Authentication and authorization are related but different. Authentication proves that a user, device, or application is who or what it claims to be. Passwords, biometrics, one-time passcodes, certificates, and security keys can serve as authentication evidence. Authorization happens after authentication and determines what the authenticated identity is allowed to access or do.

ConceptWhat to remember for SC-900
Identity perimeterAccess decisions start with who or what is requesting access.
AuthenticationProves identity before access continues.
AuthorizationDetermines permissions after identity is verified.
Identity providerCentral service that manages identity information and issues tokens.
Directory serviceStores objects such as users, devices, groups, policies, and applications.
FederationTrust relationship that enables access across identity boundaries.

An identity provider creates, maintains, and manages identity information. It provides authentication, authorization, and auditing services to applications and services. In modern authentication, an application can redirect a user to the identity provider. After successful verification, the identity provider issues a security token that the application trusts. Tokens contain claims such as user identifiers, roles, groups, issue time, and permission information.

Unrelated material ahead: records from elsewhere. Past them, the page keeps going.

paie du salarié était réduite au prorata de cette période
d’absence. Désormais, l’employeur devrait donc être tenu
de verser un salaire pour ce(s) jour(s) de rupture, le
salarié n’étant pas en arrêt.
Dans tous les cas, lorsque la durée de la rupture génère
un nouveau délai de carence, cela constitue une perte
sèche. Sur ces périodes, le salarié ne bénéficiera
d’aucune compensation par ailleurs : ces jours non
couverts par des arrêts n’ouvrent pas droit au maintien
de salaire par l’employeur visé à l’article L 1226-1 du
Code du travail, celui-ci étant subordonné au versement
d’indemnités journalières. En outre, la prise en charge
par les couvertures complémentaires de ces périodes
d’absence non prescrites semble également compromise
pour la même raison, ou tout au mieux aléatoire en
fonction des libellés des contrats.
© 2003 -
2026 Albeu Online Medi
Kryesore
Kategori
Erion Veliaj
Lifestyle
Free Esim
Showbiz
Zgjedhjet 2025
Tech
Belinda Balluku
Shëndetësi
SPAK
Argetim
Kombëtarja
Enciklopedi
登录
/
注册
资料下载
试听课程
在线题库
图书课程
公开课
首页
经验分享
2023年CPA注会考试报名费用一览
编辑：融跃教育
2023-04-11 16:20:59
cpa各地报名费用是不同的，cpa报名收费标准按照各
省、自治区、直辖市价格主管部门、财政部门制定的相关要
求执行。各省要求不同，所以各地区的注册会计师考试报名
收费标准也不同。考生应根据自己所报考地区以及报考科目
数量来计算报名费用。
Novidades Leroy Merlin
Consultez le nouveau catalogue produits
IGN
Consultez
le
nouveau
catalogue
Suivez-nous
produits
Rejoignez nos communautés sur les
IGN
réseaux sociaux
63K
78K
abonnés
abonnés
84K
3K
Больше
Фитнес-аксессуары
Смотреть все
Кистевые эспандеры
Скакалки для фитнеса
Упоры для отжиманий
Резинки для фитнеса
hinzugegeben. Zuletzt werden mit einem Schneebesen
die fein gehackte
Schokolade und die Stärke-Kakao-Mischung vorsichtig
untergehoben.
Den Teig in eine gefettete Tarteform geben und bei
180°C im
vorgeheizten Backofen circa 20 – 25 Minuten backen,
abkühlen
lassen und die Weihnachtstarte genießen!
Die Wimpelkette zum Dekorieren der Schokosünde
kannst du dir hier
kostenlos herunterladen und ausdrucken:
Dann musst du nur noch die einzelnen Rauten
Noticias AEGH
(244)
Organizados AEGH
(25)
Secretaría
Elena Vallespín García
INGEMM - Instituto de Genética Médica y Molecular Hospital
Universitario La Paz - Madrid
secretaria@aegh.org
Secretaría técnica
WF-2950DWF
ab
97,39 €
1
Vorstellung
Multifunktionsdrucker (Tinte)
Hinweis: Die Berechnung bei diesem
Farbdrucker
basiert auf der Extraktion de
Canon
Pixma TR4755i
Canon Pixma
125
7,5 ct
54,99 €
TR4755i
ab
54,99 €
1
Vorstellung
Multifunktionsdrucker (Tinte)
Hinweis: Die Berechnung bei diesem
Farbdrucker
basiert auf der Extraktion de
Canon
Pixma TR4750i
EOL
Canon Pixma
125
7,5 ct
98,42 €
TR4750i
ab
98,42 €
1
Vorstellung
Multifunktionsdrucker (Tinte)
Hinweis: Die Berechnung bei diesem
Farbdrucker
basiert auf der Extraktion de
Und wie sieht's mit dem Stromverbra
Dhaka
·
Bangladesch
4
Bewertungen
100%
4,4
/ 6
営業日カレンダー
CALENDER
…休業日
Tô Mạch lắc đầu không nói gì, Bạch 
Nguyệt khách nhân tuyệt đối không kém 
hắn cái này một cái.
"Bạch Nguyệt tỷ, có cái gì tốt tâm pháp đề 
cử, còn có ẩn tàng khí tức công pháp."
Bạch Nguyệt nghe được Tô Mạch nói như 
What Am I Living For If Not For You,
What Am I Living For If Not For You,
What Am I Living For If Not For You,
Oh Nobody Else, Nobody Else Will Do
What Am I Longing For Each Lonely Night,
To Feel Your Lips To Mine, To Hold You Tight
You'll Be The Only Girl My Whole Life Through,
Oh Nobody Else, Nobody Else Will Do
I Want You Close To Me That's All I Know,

Single sign-on is an important identity-provider benefit. A user signs in once to the identity provider and can access applications that trust the same provider without entering separate credentials for every app. Centralizing sign-in improves control because administrators can enforce policies and disable access from one place.

Directory services store and expose identity-related objects. Active Directory Domain Services, often shortened to AD DS, is Microsoft's on-premises directory service for domain-based networks. It stores users, devices, and groups, verifies credentials during sign-in, and defines access rights to network resources. Microsoft Entra ID is the current Microsoft cloud-based identity and access management service for internet and cloud scenarios.

Federation extends trust across boundaries. One identity provider can trust another identity provider so users authenticate with credentials they already have and access resources in a different organization or domain. Trust relationships are not automatically bidirectional; two-way trust must be configured when both sides need it.

Exam distinction cues

  • If the prompt asks who the user is, think authentication.

  • If it asks what the signed-in user can do, think authorization.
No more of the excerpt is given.